By: Virginia Reames
The Policy Center
Jackson, MS

Whenever an incident occurs – out in the field or in the shop, “was anybody hurt?” is the first question that crosses your mind. And well it should be!

A worker injured on the job can be handicapped for life – and who’s gonna pay for his care? If he works for you and you don’t have workers’ comp insurance – guess who’s gonna pay for all of this.

If anyone works for you – even part time – you’re really rolling the dice if you don’t carry workers comp.

“My state says I don’t have to.” No, your state says you must have it if you have a certain number of employees. It doesn’t say anything at all about how you’re not liable to pay medical bills and rehab and lost wages if someone who works for you gets hurt on the job. Because you are liable.

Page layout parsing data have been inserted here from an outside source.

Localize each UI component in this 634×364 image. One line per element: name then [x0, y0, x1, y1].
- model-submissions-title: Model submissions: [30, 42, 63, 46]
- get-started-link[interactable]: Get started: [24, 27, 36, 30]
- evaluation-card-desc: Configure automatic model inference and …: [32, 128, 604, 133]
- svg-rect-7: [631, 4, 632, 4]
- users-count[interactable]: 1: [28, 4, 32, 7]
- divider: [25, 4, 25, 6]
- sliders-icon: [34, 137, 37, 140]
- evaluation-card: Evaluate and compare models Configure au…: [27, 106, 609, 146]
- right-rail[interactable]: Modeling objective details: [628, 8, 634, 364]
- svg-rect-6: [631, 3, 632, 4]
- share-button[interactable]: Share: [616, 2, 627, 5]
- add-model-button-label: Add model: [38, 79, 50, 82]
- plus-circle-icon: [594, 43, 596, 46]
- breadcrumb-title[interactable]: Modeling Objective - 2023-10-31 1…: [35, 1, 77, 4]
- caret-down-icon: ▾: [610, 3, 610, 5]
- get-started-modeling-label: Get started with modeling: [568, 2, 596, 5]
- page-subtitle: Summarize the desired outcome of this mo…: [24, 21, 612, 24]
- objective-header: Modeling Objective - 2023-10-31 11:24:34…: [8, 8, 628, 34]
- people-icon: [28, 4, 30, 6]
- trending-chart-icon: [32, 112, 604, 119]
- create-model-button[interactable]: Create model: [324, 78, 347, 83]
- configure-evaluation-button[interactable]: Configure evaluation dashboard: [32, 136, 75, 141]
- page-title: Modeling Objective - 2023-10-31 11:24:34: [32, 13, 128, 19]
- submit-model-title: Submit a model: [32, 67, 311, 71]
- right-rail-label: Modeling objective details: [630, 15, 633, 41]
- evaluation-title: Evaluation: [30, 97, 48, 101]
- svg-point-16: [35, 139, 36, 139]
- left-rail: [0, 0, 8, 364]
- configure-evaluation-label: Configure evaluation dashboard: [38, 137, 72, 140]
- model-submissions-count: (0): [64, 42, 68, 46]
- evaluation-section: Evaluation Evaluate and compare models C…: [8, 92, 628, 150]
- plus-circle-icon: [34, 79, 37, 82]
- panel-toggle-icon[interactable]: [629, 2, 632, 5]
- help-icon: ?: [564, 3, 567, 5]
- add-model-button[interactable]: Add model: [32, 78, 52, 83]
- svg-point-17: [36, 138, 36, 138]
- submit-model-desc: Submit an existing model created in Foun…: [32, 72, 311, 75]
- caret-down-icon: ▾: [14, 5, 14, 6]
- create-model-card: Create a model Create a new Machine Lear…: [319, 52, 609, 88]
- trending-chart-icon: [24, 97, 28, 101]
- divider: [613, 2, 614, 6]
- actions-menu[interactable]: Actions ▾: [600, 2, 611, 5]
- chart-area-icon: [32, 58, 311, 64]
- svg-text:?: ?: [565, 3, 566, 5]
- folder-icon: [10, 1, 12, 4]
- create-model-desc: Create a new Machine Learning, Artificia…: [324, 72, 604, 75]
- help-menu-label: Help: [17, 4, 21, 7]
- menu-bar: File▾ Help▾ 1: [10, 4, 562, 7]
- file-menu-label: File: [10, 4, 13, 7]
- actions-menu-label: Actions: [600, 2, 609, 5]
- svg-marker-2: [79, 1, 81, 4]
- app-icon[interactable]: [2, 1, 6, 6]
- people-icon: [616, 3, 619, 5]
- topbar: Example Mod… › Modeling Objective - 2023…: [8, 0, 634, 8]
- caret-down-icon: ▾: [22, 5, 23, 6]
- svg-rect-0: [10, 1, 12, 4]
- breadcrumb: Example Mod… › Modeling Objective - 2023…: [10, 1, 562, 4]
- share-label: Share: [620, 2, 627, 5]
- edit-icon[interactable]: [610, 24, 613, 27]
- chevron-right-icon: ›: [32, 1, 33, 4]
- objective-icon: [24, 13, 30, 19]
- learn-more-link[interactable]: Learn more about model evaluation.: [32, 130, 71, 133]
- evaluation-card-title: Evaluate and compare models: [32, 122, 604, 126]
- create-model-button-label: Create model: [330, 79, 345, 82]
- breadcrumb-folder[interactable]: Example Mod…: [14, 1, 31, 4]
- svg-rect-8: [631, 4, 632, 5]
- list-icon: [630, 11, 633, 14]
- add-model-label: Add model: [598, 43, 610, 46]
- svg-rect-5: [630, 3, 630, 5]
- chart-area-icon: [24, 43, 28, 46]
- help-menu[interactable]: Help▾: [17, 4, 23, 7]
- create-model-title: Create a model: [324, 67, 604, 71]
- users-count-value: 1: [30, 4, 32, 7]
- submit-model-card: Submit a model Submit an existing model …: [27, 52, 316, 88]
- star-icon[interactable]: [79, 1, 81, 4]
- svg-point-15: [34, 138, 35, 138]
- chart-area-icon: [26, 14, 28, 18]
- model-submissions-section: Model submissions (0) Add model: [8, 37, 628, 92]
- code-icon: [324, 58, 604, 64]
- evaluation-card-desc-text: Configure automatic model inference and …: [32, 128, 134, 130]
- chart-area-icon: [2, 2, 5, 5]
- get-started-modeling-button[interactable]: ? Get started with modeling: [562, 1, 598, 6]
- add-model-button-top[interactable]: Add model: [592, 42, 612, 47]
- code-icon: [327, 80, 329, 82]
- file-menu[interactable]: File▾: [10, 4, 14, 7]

Consider a car wreck for just a moment. Let’s say you send someone to the bank to make a deposit or drop off mail driving one of your vehicles, truck hauling equipment for example, and there is a wreck. It doesn’t matter whose fault it is. What matters is that your employee is hurt—wait, was there more than one employee in that vehicle? Workers Comp pays for unlimited – yes unlimited – medical bills. And rehab. It even pays lost wages for a certain number of weeks

Why would any businessman put himself in that predicament when Workers Comp is a cost of doing business and is deductible? Just as deductible as the diesel fuel used to run that excavator. OK, they often only buy liability insurance because it is required – either by their Board of Contractors or the job they are doing. But if something goes wrong, the insurance agent is the 4th person to know about it, right behind the guy who did it, the guy he did it to, and you, the contractor.

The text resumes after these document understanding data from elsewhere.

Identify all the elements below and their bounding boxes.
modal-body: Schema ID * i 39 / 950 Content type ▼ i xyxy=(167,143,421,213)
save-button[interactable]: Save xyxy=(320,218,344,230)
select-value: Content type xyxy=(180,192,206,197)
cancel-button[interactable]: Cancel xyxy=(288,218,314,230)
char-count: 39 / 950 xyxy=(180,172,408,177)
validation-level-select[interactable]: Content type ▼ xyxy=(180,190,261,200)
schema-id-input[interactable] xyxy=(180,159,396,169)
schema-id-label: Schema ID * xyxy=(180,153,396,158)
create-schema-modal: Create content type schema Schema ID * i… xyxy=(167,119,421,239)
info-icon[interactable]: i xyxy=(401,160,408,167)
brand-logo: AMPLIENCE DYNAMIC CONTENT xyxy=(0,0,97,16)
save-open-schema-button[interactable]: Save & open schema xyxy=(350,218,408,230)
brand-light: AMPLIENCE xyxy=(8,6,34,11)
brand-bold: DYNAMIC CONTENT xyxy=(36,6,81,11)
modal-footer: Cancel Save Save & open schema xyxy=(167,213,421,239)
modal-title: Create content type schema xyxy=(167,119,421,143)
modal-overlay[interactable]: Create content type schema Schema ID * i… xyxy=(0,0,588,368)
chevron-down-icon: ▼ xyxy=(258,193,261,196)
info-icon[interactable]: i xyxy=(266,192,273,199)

You can exclude yourself from coverage if you choose, but why on earth would you?? It’s the most inexpensive, most comprehensive coverage for job related injury on the planet! Remember that part about “lost wages”? You also need to know that a lot of health insurance companies are declining to pay work—related injury claims.

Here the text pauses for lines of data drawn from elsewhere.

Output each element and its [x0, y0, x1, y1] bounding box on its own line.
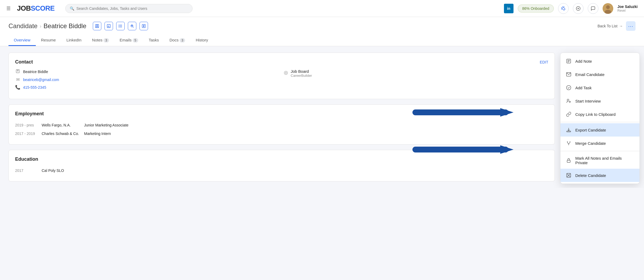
svg-rect-32 — [567, 131, 571, 132]
merge-icon — [566, 140, 572, 146]
tabs: OverviewResumeLinkedInNotes3Emails5Tasks… — [8, 35, 636, 46]
dropdown-item-delete-candidate[interactable]: Delete Candidate — [560, 169, 639, 182]
dropdown-item-start-interview[interactable]: Start Interview — [560, 94, 639, 108]
source-section: ◎ Job Board CareerBuilder — [284, 69, 548, 92]
tab-linkedin[interactable]: LinkedIn — [61, 35, 87, 46]
search-input[interactable] — [76, 6, 188, 11]
dropdown-label-add-note: Add Note — [575, 59, 592, 63]
dropdown-item-email-candidate[interactable]: Email Candidate — [560, 68, 639, 81]
tab-docs[interactable]: Docs3 — [164, 35, 190, 46]
dropdown-item-add-note[interactable]: Add Note — [560, 54, 639, 68]
svg-point-16 — [119, 26, 119, 26]
main-content: Contact EDIT Beatrice Biddle ✉ beatriceb… — [0, 46, 644, 188]
dropdown-label-add-task: Add Task — [575, 86, 591, 90]
logo-score: SCORE — [31, 4, 55, 12]
tab-history[interactable]: History — [190, 35, 214, 46]
contact-edit-button[interactable]: EDIT — [540, 60, 548, 64]
email-icon: ✉ — [15, 77, 20, 82]
arrow-right-icon: → — [619, 24, 623, 28]
dropdown-label-delete-candidate: Delete Candidate — [575, 173, 606, 178]
linkedin-button[interactable]: in — [504, 4, 514, 13]
email-icon — [566, 71, 572, 77]
dropdown-item-mark-private[interactable]: Mark All Notes and Emails Private — [560, 152, 639, 169]
svg-point-15 — [119, 25, 119, 25]
top-navigation: ☰ JOBSCORE 🔍 in 86% Onboarded Joe Saluzk… — [0, 0, 644, 17]
svg-rect-34 — [567, 160, 570, 162]
employment-section-title: Employment — [15, 111, 44, 117]
avatar[interactable] — [603, 3, 613, 14]
left-panel: Contact EDIT Beatrice Biddle ✉ beatriceb… — [8, 53, 555, 181]
search-icon: 🔍 — [70, 6, 74, 11]
table-row: 2017 Cal Poly SLO — [15, 166, 548, 175]
source-label: Job Board — [291, 69, 312, 74]
svg-point-19 — [131, 25, 132, 26]
breadcrumb-name: Beatrice Biddle — [43, 22, 86, 30]
page-header: Candidate › Beatrice Biddle — [0, 17, 644, 46]
tab-tasks[interactable]: Tasks — [143, 35, 164, 46]
search-bar[interactable]: 🔍 — [65, 4, 193, 13]
breadcrumb-row: Candidate › Beatrice Biddle — [8, 21, 636, 31]
source-sub: CareerBuilder — [291, 74, 312, 78]
svg-point-29 — [567, 86, 571, 90]
candidate-name: Beatrice Biddle — [23, 70, 48, 74]
note-icon — [566, 58, 572, 64]
tab-overview[interactable]: Overview — [8, 35, 36, 46]
candidate-phone[interactable]: 415-555-2345 — [23, 85, 46, 90]
contact-grid: Beatrice Biddle ✉ beatriceb@gmail.com 📞 … — [15, 69, 548, 92]
magic-wand-button[interactable] — [558, 3, 569, 14]
contact-details: Beatrice Biddle ✉ beatriceb@gmail.com 📞 … — [15, 69, 280, 92]
lock-icon — [566, 158, 572, 163]
tab-resume[interactable]: Resume — [36, 35, 61, 46]
dropdown-label-mark-private: Mark All Notes and Emails Private — [575, 156, 634, 165]
dropdown-label-email-candidate: Email Candidate — [575, 72, 604, 77]
dropdown-item-add-task[interactable]: Add Task — [560, 81, 639, 94]
link-icon — [566, 111, 572, 117]
candidate-email[interactable]: beatriceb@gmail.com — [23, 78, 59, 82]
add-button[interactable] — [573, 3, 584, 14]
contact-email-row: ✉ beatriceb@gmail.com — [15, 77, 280, 82]
messages-button[interactable] — [588, 3, 598, 14]
logo-job: JOB — [17, 4, 31, 12]
user-name: Joe Saluzki — [617, 5, 638, 9]
chart-icon-btn[interactable] — [105, 22, 113, 30]
dropdown-menu: Add NoteEmail CandidateAdd TaskStart Int… — [560, 53, 640, 184]
employment-table: 2019 - pres Wells Fargo, N.A. Junior Mar… — [15, 121, 548, 138]
user-info: Joe Saluzki Revel — [617, 5, 638, 12]
user-company: Revel — [617, 9, 638, 12]
phone-icon: 📞 — [15, 85, 20, 90]
contact-name-row: Beatrice Biddle — [15, 69, 280, 74]
education-card-header: Education — [15, 156, 548, 162]
breadcrumb: Candidate › Beatrice Biddle — [8, 22, 86, 30]
header-right: Back To List → ··· — [598, 21, 636, 31]
page-icons — [93, 22, 148, 30]
svg-point-7 — [97, 25, 98, 26]
contact-section-title: Contact — [15, 59, 33, 65]
education-card: Education 2017 Cal Poly SLO — [8, 150, 555, 181]
hamburger-menu[interactable]: ☰ — [6, 6, 11, 11]
breadcrumb-parent: Candidate — [8, 22, 37, 30]
svg-point-23 — [17, 70, 18, 71]
tab-notes[interactable]: Notes3 — [87, 35, 114, 46]
dropdown-label-start-interview: Start Interview — [575, 99, 601, 103]
location-icon: ◎ — [284, 70, 288, 75]
list-icon-btn[interactable] — [116, 22, 125, 30]
svg-point-17 — [119, 27, 119, 27]
task-icon — [566, 85, 572, 91]
back-to-list-button[interactable]: Back To List → — [598, 24, 623, 28]
contact-card-header: Contact EDIT — [15, 59, 548, 65]
dollar-icon-btn[interactable] — [140, 22, 148, 30]
more-options-button[interactable]: ··· — [626, 21, 636, 31]
svg-point-30 — [567, 99, 569, 101]
dropdown-item-copy-link[interactable]: Copy Link to Clipboard — [560, 108, 639, 121]
dropdown-item-merge-candidate[interactable]: Merge Candidate — [560, 137, 639, 150]
person-icon — [15, 69, 20, 74]
export-icon — [566, 127, 572, 133]
tab-emails[interactable]: Emails5 — [114, 35, 143, 46]
dropdown-item-export-candidate[interactable]: Export Candidate — [560, 123, 639, 137]
contact-card: Contact EDIT Beatrice Biddle ✉ beatriceb… — [8, 53, 555, 99]
dropdown-label-merge-candidate: Merge Candidate — [575, 141, 606, 146]
employment-card: Employment 2019 - pres Wells Fargo, N.A.… — [8, 104, 555, 145]
breadcrumb-separator: › — [40, 23, 41, 29]
search-user-icon-btn[interactable] — [128, 22, 136, 30]
profile-icon-btn[interactable] — [93, 22, 101, 30]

Yes, workers’ comp companies audit your payrolls every year to be sure they are collecting the right amount of premium – and yes, if your payrolls are less than expected, you will get a refund. More importantly, if your payrolls exceed what was anticipated, your workers are covered anyway, and the premium won’t be collected for them until next audit or renewal!

Guys – going short on insurance isn’t saving you money at all–it’s costing you in the long run. I was once told, “Your job is to sell me insurance.” No, actually, my job is keeping you out of financial trouble in the event of an accident, whether it’s a mistake you might have made, a red light your guy decided to run, a ladder that slipped—the opportunities for loss are endless!